▶ _Required work_
When a line in the entries contains the word "lice", copy that line in full.

▶ _Source data_
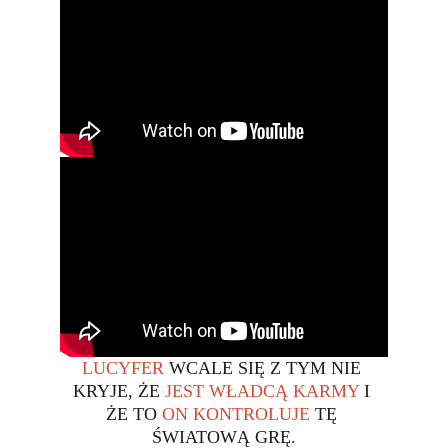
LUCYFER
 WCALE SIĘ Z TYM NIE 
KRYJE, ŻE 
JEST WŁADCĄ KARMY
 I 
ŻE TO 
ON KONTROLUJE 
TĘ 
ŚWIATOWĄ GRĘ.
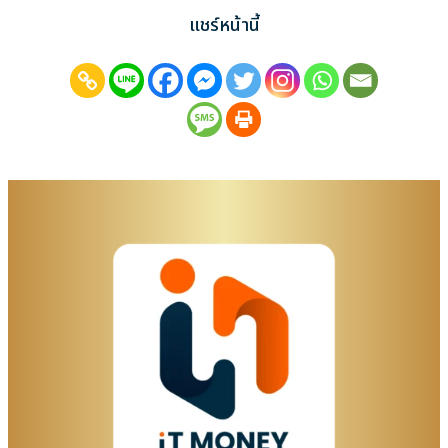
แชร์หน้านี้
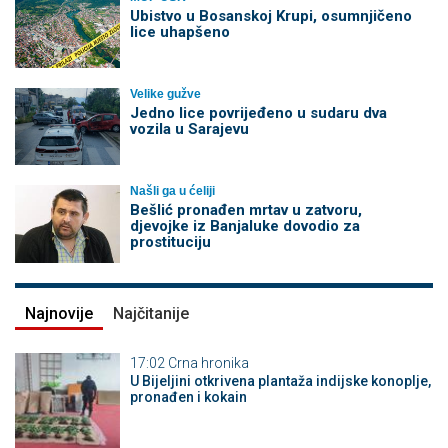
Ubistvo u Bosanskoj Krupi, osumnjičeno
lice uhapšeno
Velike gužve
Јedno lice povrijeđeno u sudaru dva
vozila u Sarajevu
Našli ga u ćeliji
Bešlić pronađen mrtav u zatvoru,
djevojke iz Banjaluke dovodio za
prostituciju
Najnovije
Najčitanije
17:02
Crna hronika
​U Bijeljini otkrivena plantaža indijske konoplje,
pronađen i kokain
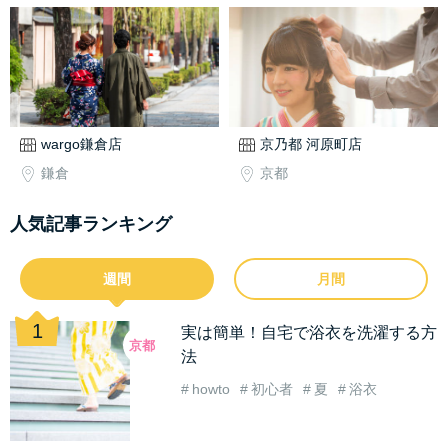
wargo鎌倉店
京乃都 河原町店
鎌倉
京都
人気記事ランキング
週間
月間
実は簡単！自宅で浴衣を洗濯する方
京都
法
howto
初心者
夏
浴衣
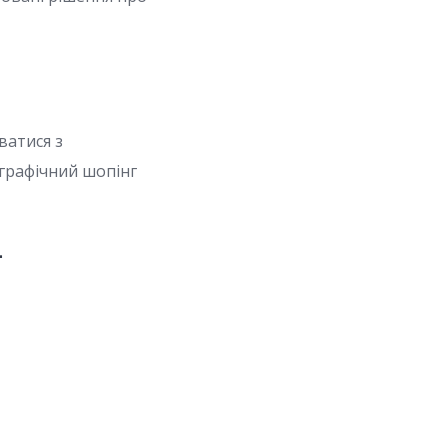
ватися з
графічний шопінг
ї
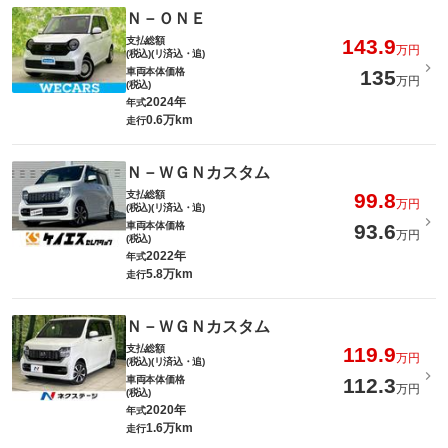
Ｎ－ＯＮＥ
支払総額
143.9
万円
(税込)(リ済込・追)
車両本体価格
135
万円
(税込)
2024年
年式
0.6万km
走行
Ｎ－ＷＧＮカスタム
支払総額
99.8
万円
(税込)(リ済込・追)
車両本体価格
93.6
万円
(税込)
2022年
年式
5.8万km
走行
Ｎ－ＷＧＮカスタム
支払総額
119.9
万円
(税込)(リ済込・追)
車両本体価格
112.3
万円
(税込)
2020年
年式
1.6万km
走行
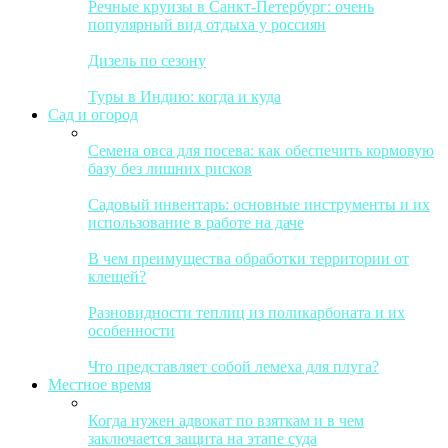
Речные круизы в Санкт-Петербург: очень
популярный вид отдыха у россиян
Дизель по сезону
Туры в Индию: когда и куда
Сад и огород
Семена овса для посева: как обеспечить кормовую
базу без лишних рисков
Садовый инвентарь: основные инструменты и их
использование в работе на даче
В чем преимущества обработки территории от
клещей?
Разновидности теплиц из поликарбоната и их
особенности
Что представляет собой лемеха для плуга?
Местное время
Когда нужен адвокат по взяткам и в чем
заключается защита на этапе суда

▶ _Exercise solution_
lice uhapšeno
Јedno lice povrijeđeno u sudaru dva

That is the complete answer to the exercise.